• Provided records:

BEGIN

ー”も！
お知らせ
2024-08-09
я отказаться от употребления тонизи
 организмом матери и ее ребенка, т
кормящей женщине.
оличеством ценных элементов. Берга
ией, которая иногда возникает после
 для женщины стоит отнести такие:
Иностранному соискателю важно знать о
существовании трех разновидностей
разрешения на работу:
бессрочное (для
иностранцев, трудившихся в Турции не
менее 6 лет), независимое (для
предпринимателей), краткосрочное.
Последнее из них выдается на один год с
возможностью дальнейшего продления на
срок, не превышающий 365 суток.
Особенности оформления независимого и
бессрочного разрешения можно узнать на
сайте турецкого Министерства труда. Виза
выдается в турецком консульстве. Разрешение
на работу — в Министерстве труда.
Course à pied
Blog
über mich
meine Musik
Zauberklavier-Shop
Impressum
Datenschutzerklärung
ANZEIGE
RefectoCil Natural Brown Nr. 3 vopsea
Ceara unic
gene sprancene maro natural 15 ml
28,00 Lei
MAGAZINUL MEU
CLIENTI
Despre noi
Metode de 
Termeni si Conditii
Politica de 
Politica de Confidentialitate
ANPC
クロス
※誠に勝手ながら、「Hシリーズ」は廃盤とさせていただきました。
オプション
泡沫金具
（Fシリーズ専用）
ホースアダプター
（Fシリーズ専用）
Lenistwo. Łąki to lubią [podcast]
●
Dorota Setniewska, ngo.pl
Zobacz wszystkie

END

• Your instructions: Give back the material exactly as it is shown above.

• Output for this task:
ー”も！
お知らせ
2024-08-09
я отказаться от употребления тонизи
 организмом матери и ее ребенка, т
кормящей женщине.
оличеством ценных элементов. Берга
ией, которая иногда возникает после
 для женщины стоит отнести такие:
Иностранному соискателю важно знать о
существовании трех разновидностей
разрешения на работу:
бессрочное (для
иностранцев, трудившихся в Турции не
менее 6 лет), независимое (для
предпринимателей), краткосрочное.
Последнее из них выдается на один год с
возможностью дальнейшего продления на
срок, не превышающий 365 суток.
Особенности оформления независимого и
бессрочного разрешения можно узнать на
сайте турецкого Министерства труда. Виза
выдается в турецком консульстве. Разрешение
на работу — в Министерстве труда.
Course à pied
Blog
über mich
meine Musik
Zauberklavier-Shop
Impressum
Datenschutzerklärung
ANZEIGE
RefectoCil Natural Brown Nr. 3 vopsea
Ceara unic
gene sprancene maro natural 15 ml
28,00 Lei
MAGAZINUL MEU
CLIENTI
Despre noi
Metode de 
Termeni si Conditii
Politica de 
Politica de Confidentialitate
ANPC
クロス
※誠に勝手ながら、「Hシリーズ」は廃盤とさせていただきました。
オプション
泡沫金具
（Fシリーズ専用）
ホースアダプター
（Fシリーズ専用）
Lenistwo. Łąki to lubią [podcast]
●
Dorota Setniewska, ngo.pl
Zobacz wszystkie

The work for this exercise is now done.